Medizin. – Per Zufall haben Bonner Mediziner eine ungewöhnliche Abart des Sauerstoffträgermoleküls Hämoglobin entdeckt. Das so genannte Hämoglobin-Bonn fiel bei einer Operation auf, weil es anders als die Standardvariante des Blutfarbstoffs auf die Überwachung des Sauerstoffgehalts reagierte.

Von Kristin Raabe |
    Die Operation am Hoden des vierjährigen Jungen war eigentlich ein Routineeingriff. Aber noch während der Kleine im OP lag, schlug der Anästhesist Alarm. Das sogenannte Pulsoximeter zeigte erschreckend niedrige Sauerstoffwerte an. Über einen Fingerclip sendet dieses Gerät Infrarotlicht durch den Finger. Sauerstoffarmes Blut schluckt dieses Licht. Je weniger Sauerstoff im Blut ist, desto weniger Licht kommt also beim Sensor des Pulsoximeters an. Die Ergebnisse dieser Messung ließen bei dem Vierjährigen schnell den Verdacht auf einen angeborenen Herzfehler aufkommen.

    "Den hat man auch versucht jetzt auszuschließen und hat auch, glaube ich, zweimal eine intensive kardiologische Untersuchung gemacht und hat nichts rausgefunden. Und dann hat man erst praktisch mit unserem Institut Kontakt aufgenommen."

    Bernd Zur ist Arzt für Labormedizin an der Universitätsklinik Bonn. Sein Spezialgebiet ist das Hämoglobin. Dieser Blutfarbstoff befindet sich in den roten Blutkörperchen und transportiert den Sauerstoff von der Lunge zu den Zellen, die ihn benötigen. Das Hämoglobin des vierjährigen Patienten unterzog er allen verfügbaren Tests. Am Ende war klar: So ein Hämoglobin war noch niemals zuvor in der Literatur beschrieben worden. Deswegen brauchte es einen Namen. Bernd Zur nannte es Hämoglobin-Bonn.

    "Es transportiert genauso viel Sauerstoff, es wird nur von dem Pulsoximeter falsch erfasst. Und das wird ja sehr häufig eingesetzt. Also man kann das auch mit mehr Aufwand messen. Den Sauerstoffgehalt des Blutes kann man auch mit so genannten Blutgasautomaten bestimmen und da hat man eine genaue Bestimmung und da ist das auch normal die Sauerstoffsättigung."

    Der Vierjährige litt also gar nicht an Sauerstoffarmut.
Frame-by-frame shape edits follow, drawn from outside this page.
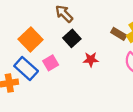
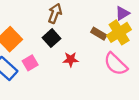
brown arrow: (64, 14) -> (55, 13), moved, turned 66

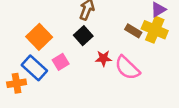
yellow cross: (119, 32) -> (155, 30), turned -35
pink semicircle: (116, 64) -> (127, 68), moved

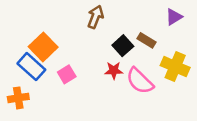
yellow cross: (155, 30) -> (175, 67), moved
black square: (83, 36) -> (123, 46), moved
blue rectangle: (34, 68) -> (31, 67), moved

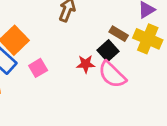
black square: (123, 46) -> (108, 51), moved
yellow cross: (175, 67) -> (148, 39), moved

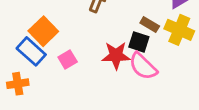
black square: (108, 51) -> (139, 42), turned -30
red star: (86, 64) -> (116, 55), size x1.5

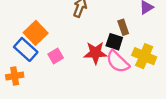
brown rectangle: (150, 24) -> (123, 27), turned 40
yellow cross: (179, 30) -> (144, 56), moved

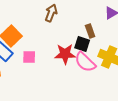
pink square: (56, 56) -> (29, 57), turned 32

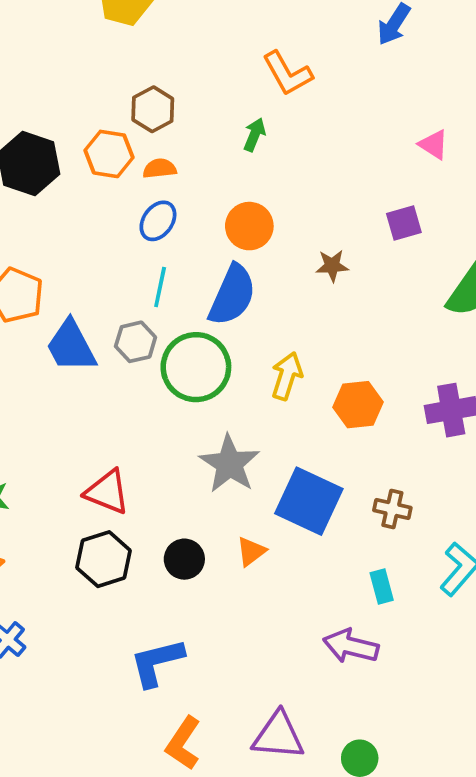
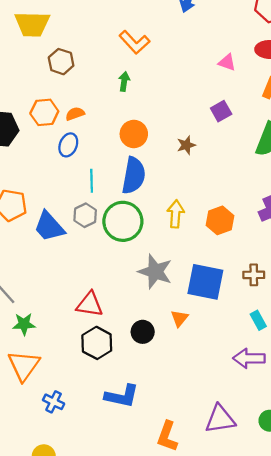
brown hexagon: (153, 109) -> (61, 62), moved
blue ellipse: (158, 221) -> (68, 145), moved
blue L-shape: (157, 662) -> (122, 396), moved, turned -140

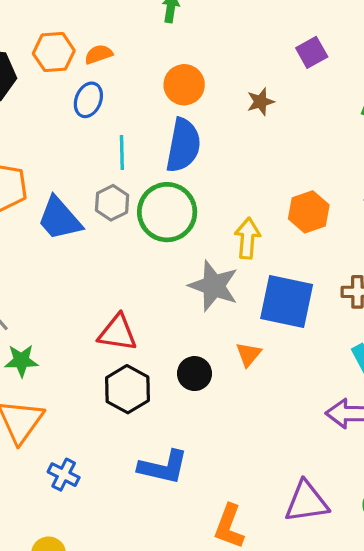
yellow arrow: (176, 214) -> (247, 238), moved

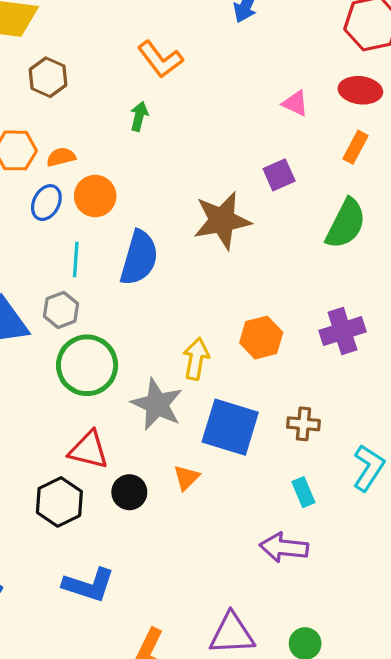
orange circle: (184, 85) -> (95, 196), moved
brown star: (260, 102) -> (222, 220), size x2.0
green circle: (167, 212) -> (87, 365), moved
red triangle: (118, 333) -> (89, 450), moved

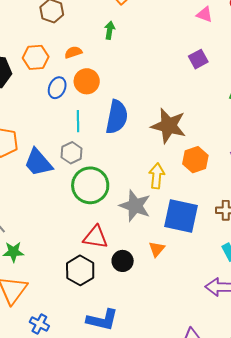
orange semicircle: (61, 157) -> (73, 52), moved
brown star: (222, 220) -> (169, 126), moved, turned 30

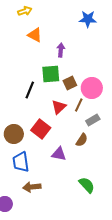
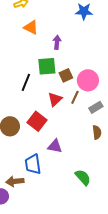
gray rectangle: (93, 120) -> (96, 107), moved
brown semicircle: (82, 140) -> (97, 132), moved, turned -40
blue trapezoid: (21, 162) -> (33, 164), moved
brown arrow: (32, 187) -> (15, 181), moved

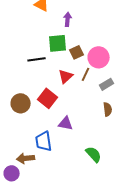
black line: (26, 82) -> (37, 59), turned 60

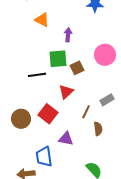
pink circle: (99, 57) -> (105, 55), moved
brown line: (86, 74) -> (86, 112), moved
brown semicircle: (108, 109) -> (98, 129), moved

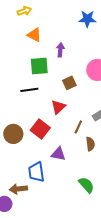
green square: (58, 59) -> (39, 66), moved

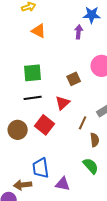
purple arrow: (60, 50) -> (79, 32), moved
green square: (39, 66) -> (33, 73), moved
black line: (29, 90) -> (33, 98), moved
purple triangle: (58, 154) -> (63, 184), moved
green semicircle: (86, 185) -> (91, 166), moved

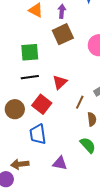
purple arrow: (79, 32) -> (62, 11), moved
brown square: (74, 79) -> (63, 34), moved, size x1.5
blue trapezoid: (41, 168) -> (38, 134), moved

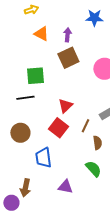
black line: (30, 77) -> (25, 98), moved
red square: (42, 104) -> (58, 128), moved
brown arrow: (20, 164) -> (25, 188), turned -72

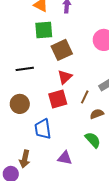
brown square: (68, 58) -> (62, 50), moved
green square: (35, 76) -> (44, 30), moved
red square: (58, 128) -> (58, 99), turned 36
brown semicircle: (97, 143) -> (97, 114), turned -104

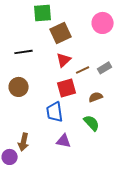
brown line: (85, 97) -> (83, 70), moved, turned 40
red square: (58, 99) -> (67, 88), moved
blue trapezoid: (43, 129) -> (55, 112), moved

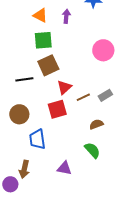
brown square: (61, 33) -> (48, 65), moved
red square: (67, 88) -> (57, 109), moved
blue trapezoid: (55, 112) -> (37, 139), moved

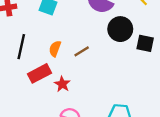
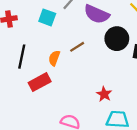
brown line: (82, 51) -> (77, 47), moved
red star: (62, 84) -> (104, 94), moved

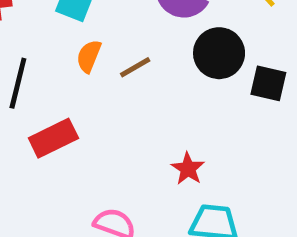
orange semicircle: (54, 58) -> (89, 56), moved

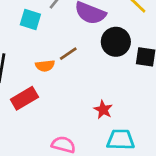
orange semicircle: (89, 56) -> (45, 66), moved, turned -114

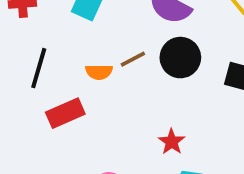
black circle: (116, 42) -> (180, 58), moved

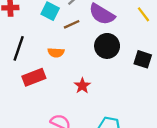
brown line: (133, 59) -> (72, 24), moved
red star: (172, 142) -> (82, 86), moved

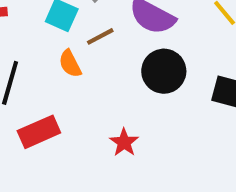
orange semicircle: (56, 53) -> (70, 64), moved, turned 63

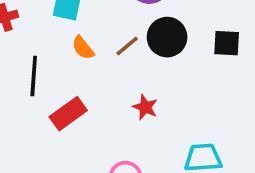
brown line: (100, 36) -> (127, 46), moved

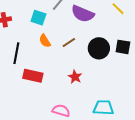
black circle: (167, 37) -> (99, 48), moved
red rectangle: (68, 114) -> (33, 76), turned 42

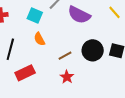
brown line: (69, 43) -> (65, 56), moved
red rectangle: (33, 76) -> (25, 73), turned -42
Das Hämoglobin in seinem Blut schluckte nur mehr Infrarotlicht als das anderer Menschen. Weil der Pulsoximeter den Sauerstoffgehalt des Blutes anhand des durchgelassenen Infrarotlichts bestimmt, zeigte er ständig falsche Werte an. Die Strapazen der vielen Untersuchungen hätten dem Kind also erspart bleiben können. Auch sein Vater hat dasselbe Hämoglobin im Blut und war lange wegen seines scheinbaren Sauerstoffmangels behandelt worden. Ob das Hämoglobin-Bonn den Jungen irgendwann doch einmal krank machen wird, ist noch nicht geklärt. Zur:

    "Wir haben jetzt auch festgestellt, dass er doch auch eine leichte Blutarmut hat. Inwieweit sich das später noch bemerkbar macht wissen wir noch nicht. Beim Vater hat es sehr wahrscheinlich keine Auswirkungen. Aber beim Jungen kann es sehr wohl sein, dass er eher auch zu einer Anämie, zu einer Blutarmut neigt."

    Bernd Zur hat sogar die Mutation entdeckt, die für die Bildung des Hämoglobin-Bonn verantwortlich ist. Sie verursacht eine strukturelle Instabilität in diesem Blutfarbstoff. Deswegen lassen sich im Blut des Kindes mehr zugrunde gegangene rote Blutkörperchen nachweisen. Noch scheint dies den Kleinen nicht zu belasten. Unklar ist übrigens, ob noch mehr Menschen über das Hämoglobin-Bonn verfügen. Zur:

    "Das würden wir sehr gern noch untersuchen. Nur das wird noch eine zeitlang dauern. Es wird keine sehr häufige Erkrankung sein. Dann müsste man jetzt doch eine Reihe von Studien machen mit Ambulanzen zum Beispiel oder Intensivstationen und jetzt diese Daten erst mal erfassen und das wird natürlich eine Zeit in Anspruch nehmen. Und die müsste man natürlich auch noch auswerten und dann untersuchen. Das möchten wir jetzt langsam mal so ein bisschen angehen, aber das wird doch eine gewisse Zeit dauern."

    Der Bonner Arzt hält es für ziemlich wahrscheinlich, dass auch noch andere Menschen mit dem Hämoglobin-Bonn völlig unnötig wegen des scheinbaren Sauerstoffmangels in ihrem Blut behandelt werden.